Children intuit fairness and rightness, guided by their gut. (Their sense of right and wrong is not always so infallible as popular culture suggests, but we’ll leave that aside.) But to evaluate justice and morality through personal feelings is to follow a dictatorship of one. Are we to always trust our feelings as right? What if our feelings change or lessen? Outrage is powerful; outrage often fades. Better to construct a deeper, fuller understanding over time. Ethical principles might begin as feelings, but they are built on complexities, reasoning and examples. We need the structures to outlast youth if our world is to improve. Additionally, leaving oneself fully open to pain is not a pathway to moral enlightenment; it’s a recipe for madness and paralysis. It’s true that calluses on feet and hands make feeling more difficult, but it’s not impossible, and the tougher skin makes it possible to keep working. Moral anger is useless if the person feeling it cannot work to make things better.
In a very different vein, we sentimentalize the fresh joy of children. It’s hard not to—set up a sprinkler for a group of kids on a summer day and just watch, or think of the happiness of a five-year-old on Christmas morning. We should take delight in the joy of children. We make a mistake, however, if we pine for that simpler joy. It might be powerful, but it is not more meaningful than adult happiness. The new-toy-from-Santa smile is not more profound than the warm-home-with-family smile. In later childhood, first love is transporting and absolutely absorbing. It feels very different from third love—but the emotional intensity of first love does not make it deeper or richer than the bond of a longtime relationship. And seeing the beauty of a frozen lake or a mountain or a bird does not have to matter less when we’ve seen it before. In no small part, childhood joy depends on novelty. A thing quickens a child’s heart because it’s special, and it’s easy for a thing to be special if it’s new. Familiarity and contemplation can also uncover the rarity of a thing, however, and more meaningfully. Newness can come from nuance, not just brevity. And nuance, thankfully, is infinite.
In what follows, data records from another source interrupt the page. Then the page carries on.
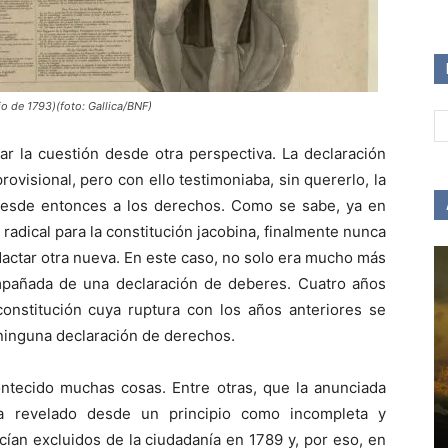
io de 1793)(foto: Gallica/BNF)
ar la cuestión desde otra perspectiva. La declaración
ovisional, pero con ello testimoniaba, sin quererlo, la
 desde entonces a los derechos. Como se sabe, ya en
adical para la constitución jacobina, finalmente nunca
edactar otra nueva. En este caso, no solo era mucho más
pañada de una declaración de deberes. Cuatro años
nstitución cuya ruptura con los años anteriores se
ninguna declaración de derechos.
ntecido muchas cosas. Entre otras, que la anunciada
ía revelado desde un principio como incompleta y
cían excluidos de la ciudadanía en 1789 y, por eso, en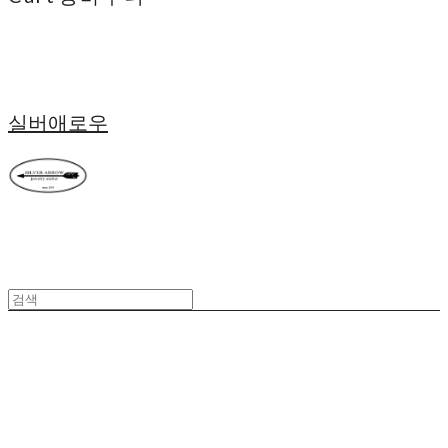
실버애로우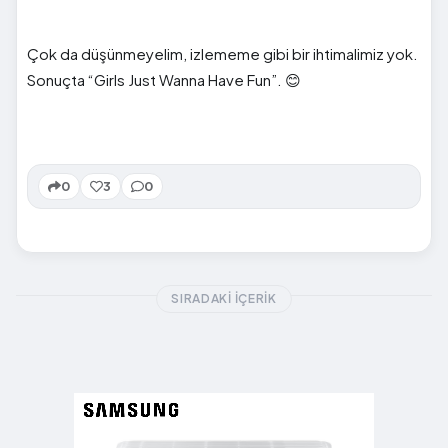
Çok da düşünmeyelim, izlememe gibi bir ihtimalimiz yok.
Sonuçta “Girls Just Wanna Have Fun”. 😊
0
3
0
SIRADAKI İÇERIK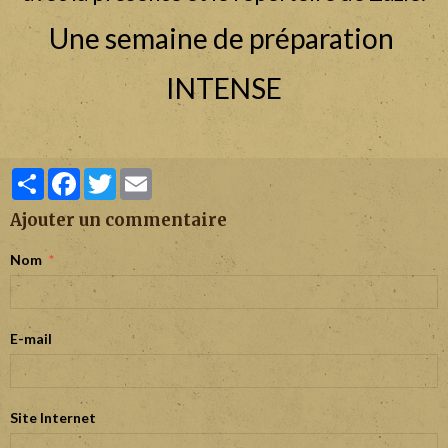
Une semaine de préparation
INTENSE
Partager
Facebook
Twitter
Email
Ajouter un commentaire
Nom
E-mail
Site Internet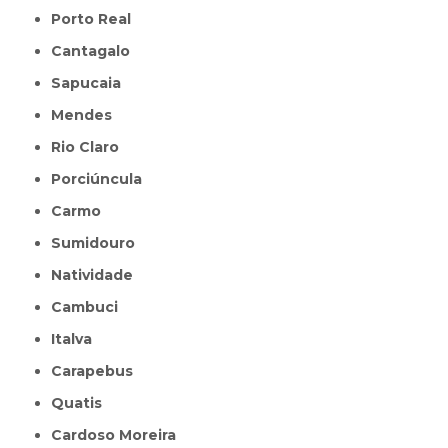
Porto Real
Cantagalo
Sapucaia
Mendes
Rio Claro
Porciúncula
Carmo
Sumidouro
Natividade
Cambuci
Italva
Carapebus
Quatis
Cardoso Moreira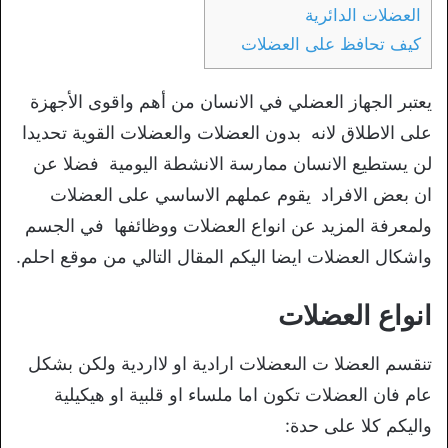
العضلات الدائرية
كيف تحافظ على العضلات
يعتبر الجهاز العضلي في الانسان من أهم واقوى الأجهزة
على الاطلاق لانه بدون العضلات والعضلات القوية تحديدا
لن يستطيع الانسان ممارسة الانشطة اليومية فضلا عن
ان بعض الافراد يقوم عملهم الاساسي على العضلات
ولمعرفة المزيد عن انواع العضلات ووظائفها في الجسم
واشكال العضلات ايضا اليكم المقال التالي من موقع احلم.
انواع العضلات
تنقسم العضلا ت الىعضلات ارادية او لااردية ولكن بشكل
عام فان العضلات تكون اما ملساء او قلبية او هيكيلية
واليكم كلا على حدة: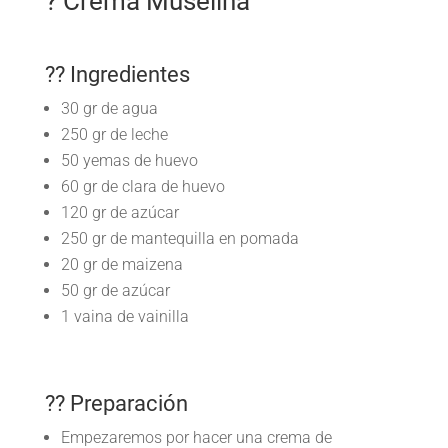
? Crema Muselina
?? Ingredientes
30 gr de agua
250 gr de leche
50 yemas de huevo
60 gr de clara de huevo
120 gr de azúcar
250 gr de mantequilla en pomada
20 gr de maizena
50 gr de azúcar
1 vaina de vainilla
?? Preparación
Empezaremos por hacer una crema de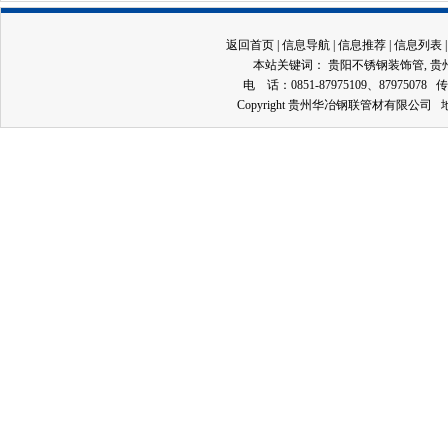
返回首页
|
信息导航
|
信息推荐
|
信息列表
本站关键词：
贵阳不锈钢装饰管
,
贵
电 话：0851-87975109、87975078 传
Copyright 贵州华冶钢联管材有限公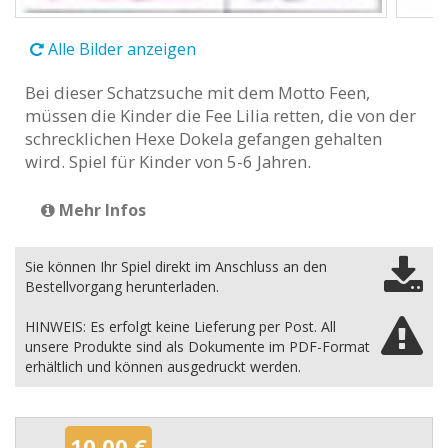
Alle Bilder anzeigen
Bei dieser Schatzsuche mit dem Motto Feen,
müssen die Kinder die Fee Lilia retten, die von der
schrecklichen Hexe Dokela gefangen gehalten
wird. Spiel für Kinder von 5-6 Jahren.
Mehr Infos
Sie können Ihr Spiel direkt im Anschluss an den
Bestellvorgang herunterladen.
HINWEIS: Es erfolgt keine Lieferung per Post. All
unsere Produkte sind als Dokumente im PDF-Format
erhältlich und können ausgedruckt werden.
10,00 €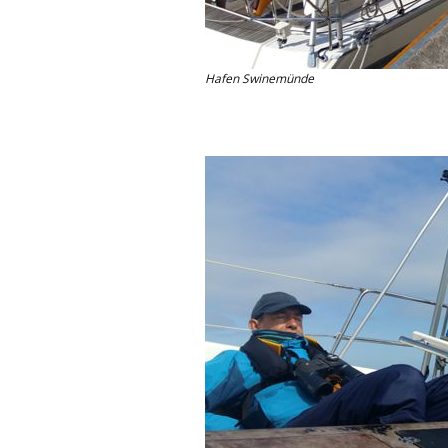
Hafen Swinemünde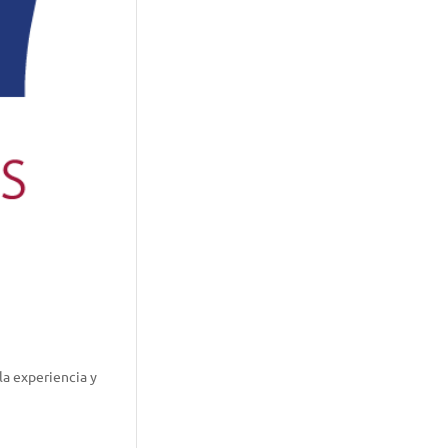
la experiencia y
We can and should remember the feelings of childhood. Those tears and laughs meant something. But if they dry up as we grow, if they appear less readily, if they come from emotional swings of lesser force or rapidity, that does not have to mean we’re dead inside. Childhood feelings must be a starting point from which we grow, not only rising upward but also sending down roots lest the coming winds uproot us. Instinctive outrage and novel joy are superficial for all their strength. We owe it to ourselves, children, and society to cultivate something lasting. An oak outlasts the bloom of a flower, and it’s no less beautiful.